Let $H_1$, $H_2$, $H_3$ be normal subgroups of a group $G$. Furthermore let
- $H^1=\langle H_2\cup H_3\rangle$,
- $H^2=\langle H_1\cup H_3\rangle$,
- $H^3=\langle H_1\cup H_2\rangle$.
Suppose that the homomorphism $p:G\rightarrow G/H^1\times G/H^2\times G/H^3$ defined by $$p(g):=(gH^1,gH^2,gH^3)$$ is an isomorphism of $G$ onto $G/H^1\times G/H^2\times G/H^3$.
Do these assumptions imply that $G$ is the internal direct product of $H_1$, $H_2$ and $H_3$?
Yes:
Notice $H_1\le H^2\cap H^3$ and as $\rho$ is an isomorphism $H^1\cap H^2\cap H^3=1$ so $H_1\cap H^1=1$. Therefore $G/H^1$ has a subgroup isomorphic to $H_1$. Similarly $G/H^2$ has a subgroup isomorphic to $H_2$ and $G/H^3$ has a subgroup isomorphic to $H_3$.
Together this means $G$ has a subgroup isomorphic to $H_1\times H_2\times H_3$ which is the image of $H_1H_2H_3$ under $\rho$.

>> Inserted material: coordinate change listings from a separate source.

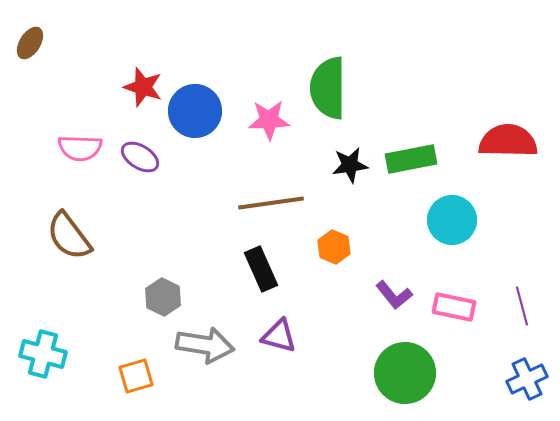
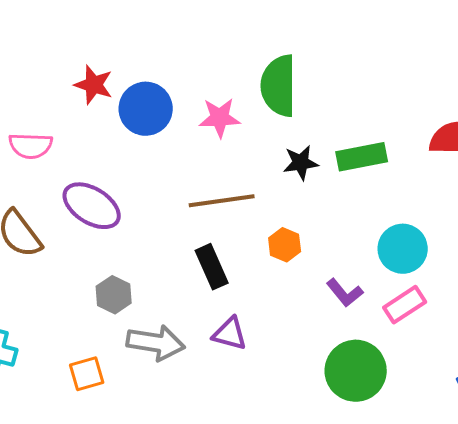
purple ellipse: (140, 157) -> (92, 206), moved, size x1.5
cyan circle: (452, 220) -> (403, 249), moved
pink rectangle: (454, 307) -> (405, 305), turned -45

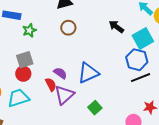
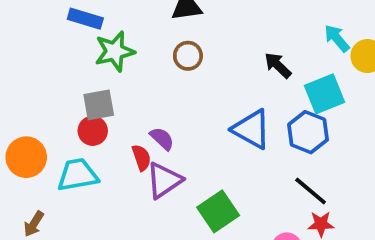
green star: (29, 30) -> (115, 51), size x1.5
blue triangle: (88, 73) -> (252, 129), moved, turned 45
black line: (141, 78) -> (311, 191), moved, turned 54
green square: (95, 108) -> (218, 211), size x1.5

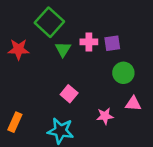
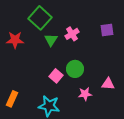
pink cross: (89, 42) -> (72, 34), turned -32
purple square: (112, 43) -> (107, 30), moved
green circle: (123, 73) -> (75, 69), moved

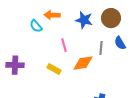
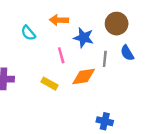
orange arrow: (52, 15) -> (59, 20), moved
blue star: (84, 20) -> (84, 38), moved

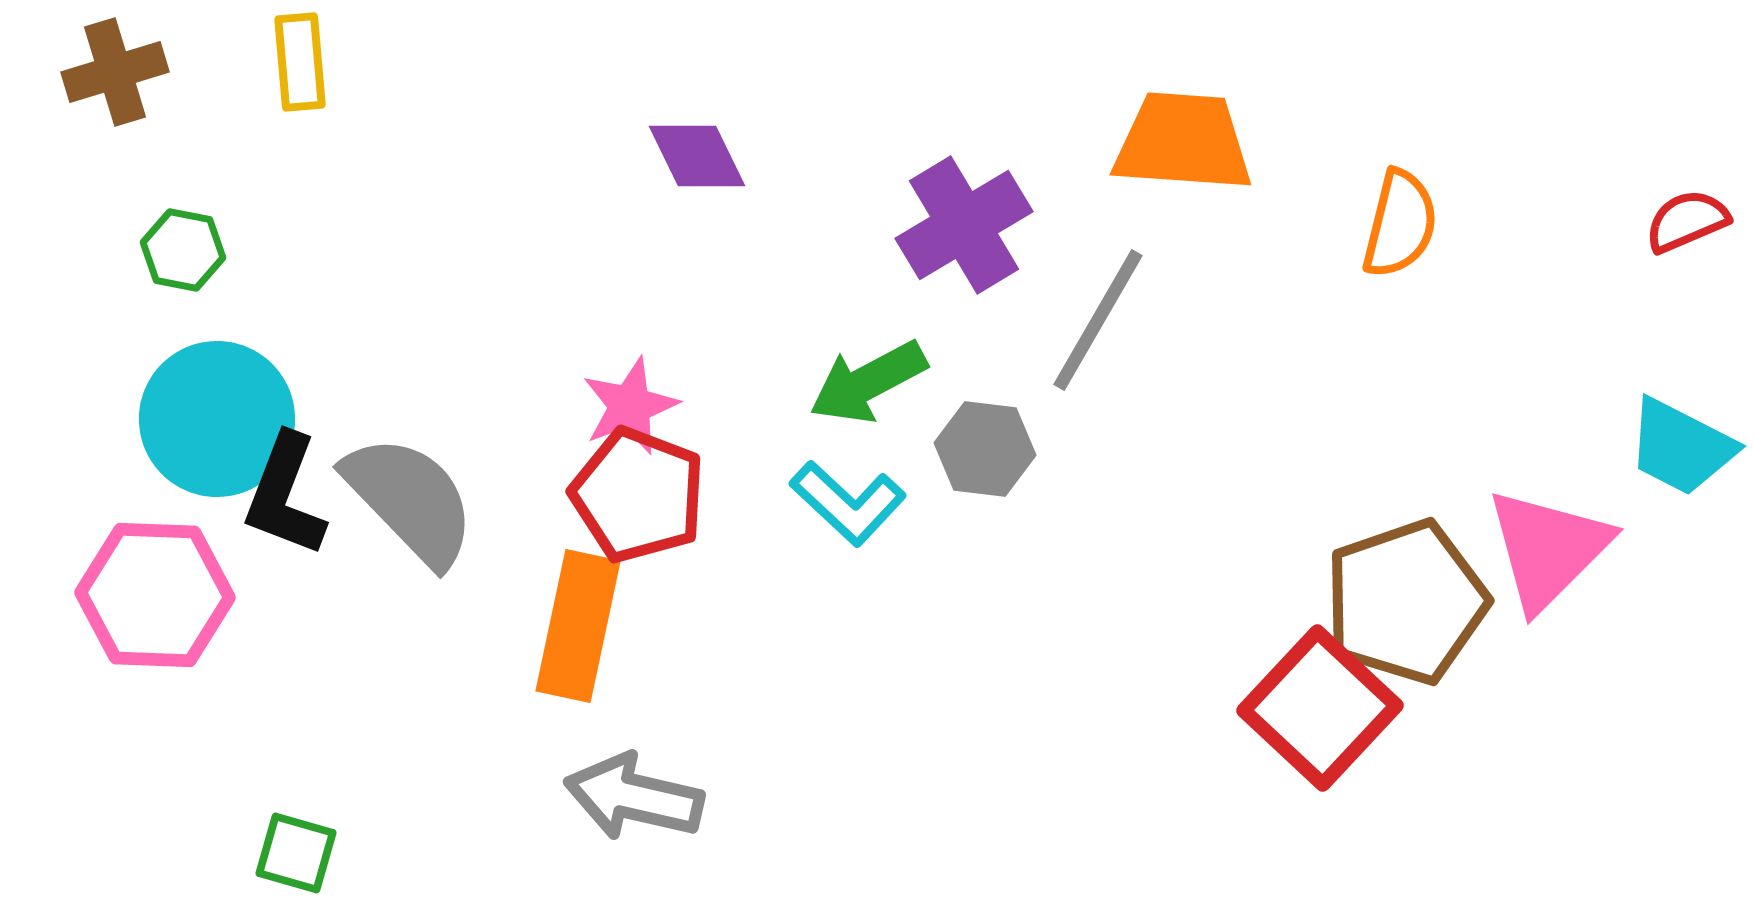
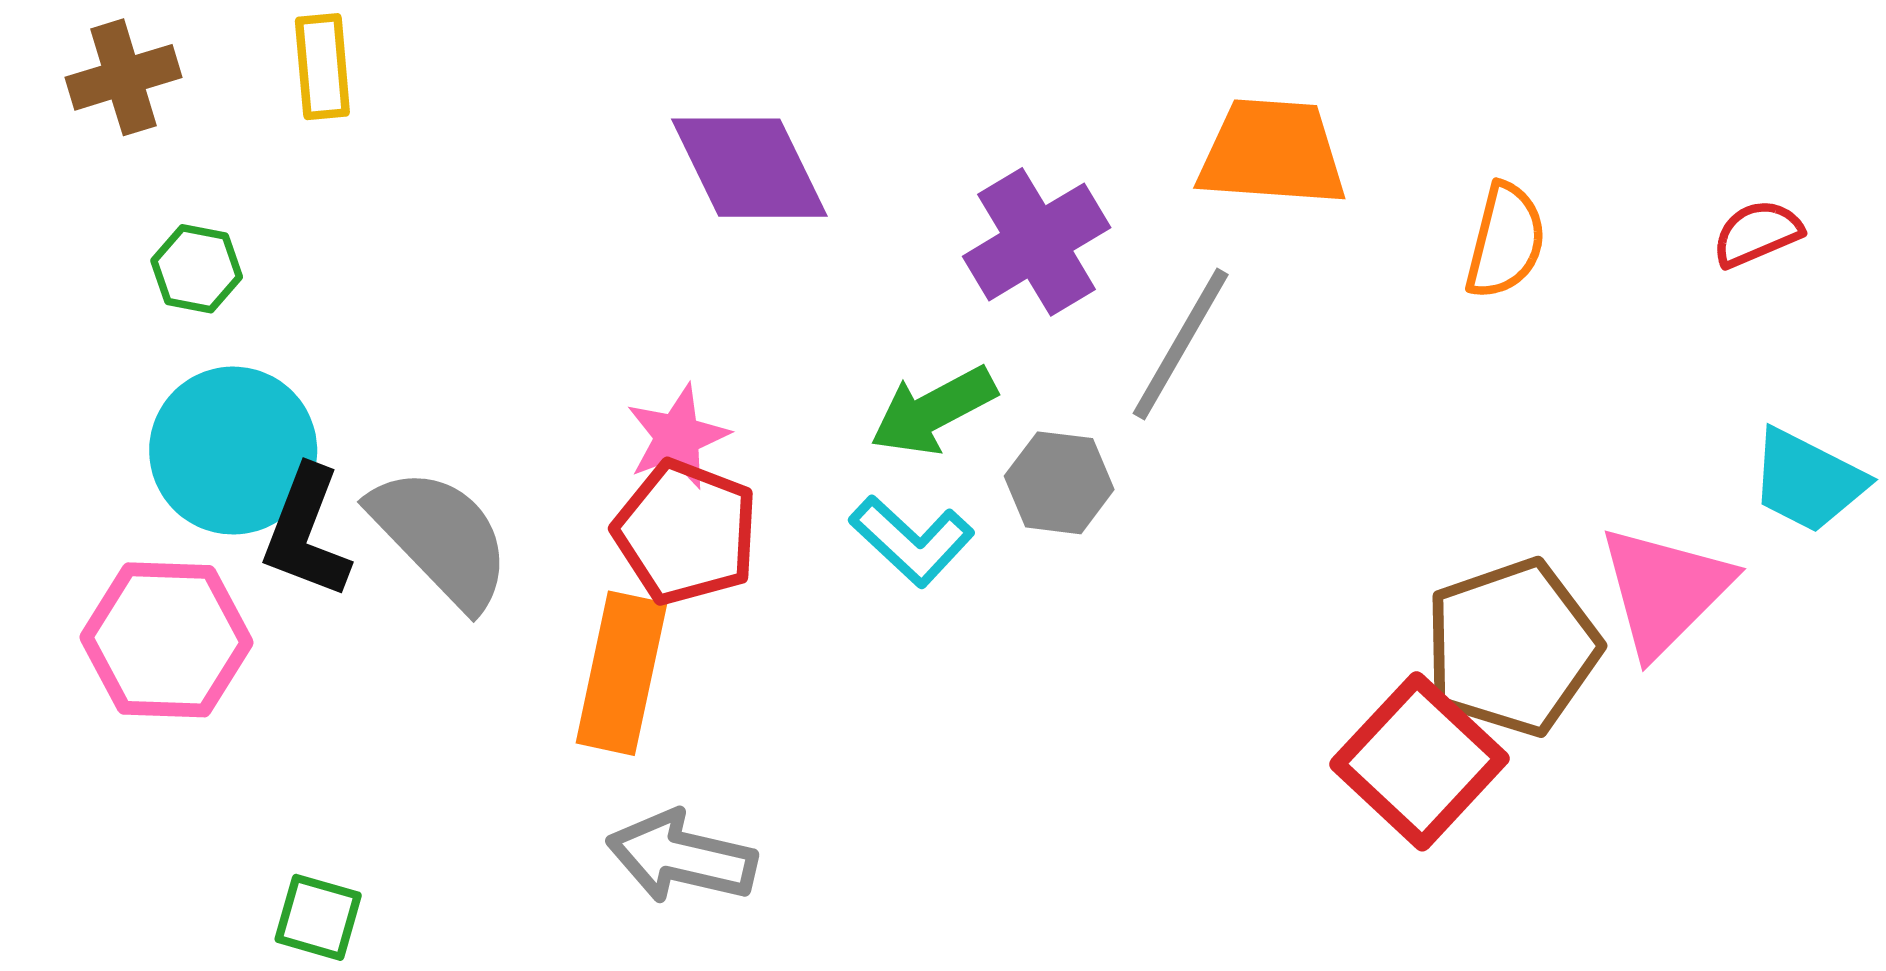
purple diamond: (697, 156) -> (749, 168), size x1.5
red semicircle: (1687, 221) -> (1757, 233), moved

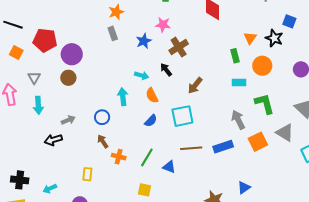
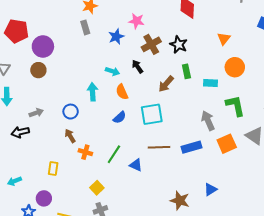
black star: (274, 38) -> (179, 45), moved
green rectangle: (235, 56) -> (186, 71), moved
yellow square: (145, 190) -> (97, 188), moved, turned 32

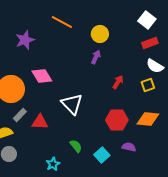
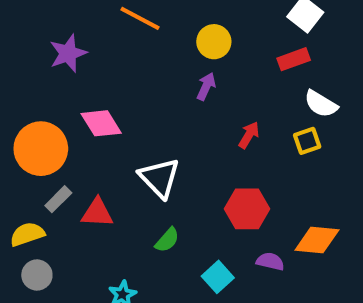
red rectangle: (150, 43) -> (294, 59), moved
orange diamond: (148, 119) -> (317, 240), moved
green semicircle: (76, 146) -> (167, 240), moved, turned 80

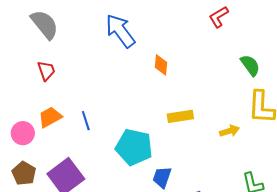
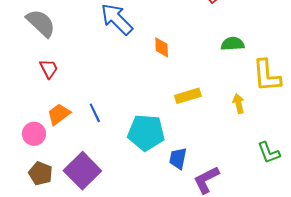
green semicircle: (250, 65) -> (233, 44), moved, turned -50
yellow arrow: (229, 131) -> (238, 104), turned -78

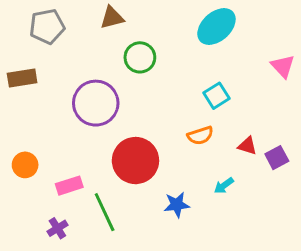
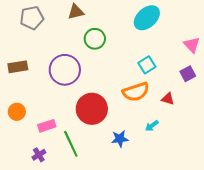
brown rectangle: (22, 78) -> (18, 67), moved
orange semicircle: (200, 135) -> (136, 92), size x1.5
purple square: (277, 158) -> (188, 74), moved

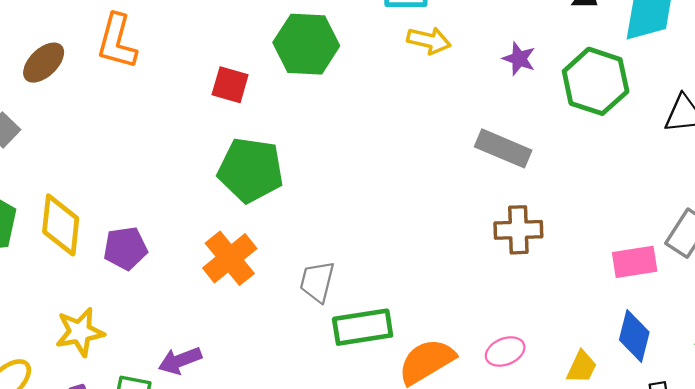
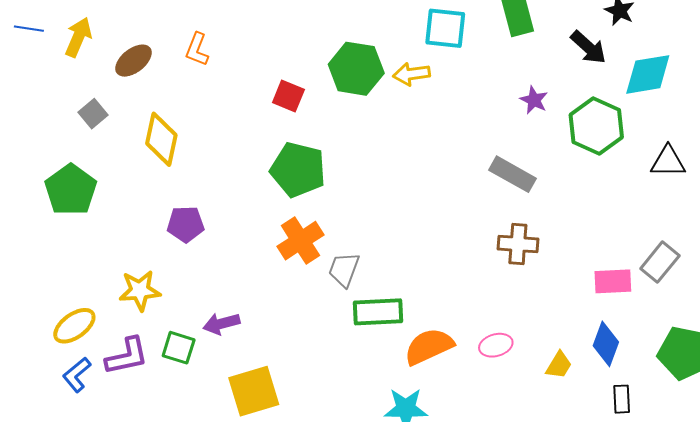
yellow arrow: (429, 40) -> (411, 74), moved, turned 153
orange L-shape: (117, 42) -> (197, 49), size x0.7
yellow diamond: (61, 225) -> (161, 139), moved
orange cross: (230, 258) -> (300, 241), moved

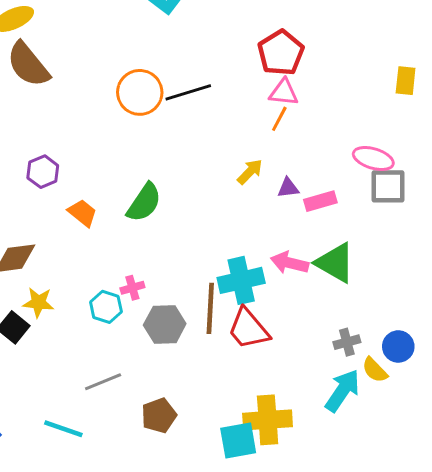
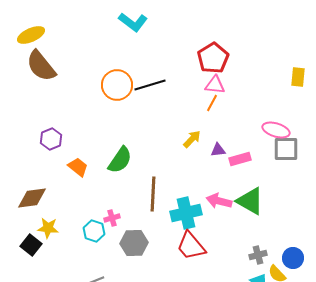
brown line: (210, 308) -> (153, 194), moved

If $g\in G\setminus H_1H_2H_3$ then suppose $\rho(h)=(gH_1,H_2,H_3)$ for some $h\in G$. In particular $h\in H_2\cap H_3$ and $h^{-1}g\in H_1$ so $g=h(h^{-1}g)\in H_1H_2H_3$ contrary to assumption. Hence $\rho$ is not surjective contrary to assumption. This means $G=H_1H_2H_3$ which is isomorphic under $\rho$ to $H_1\times H_2\times H_3$.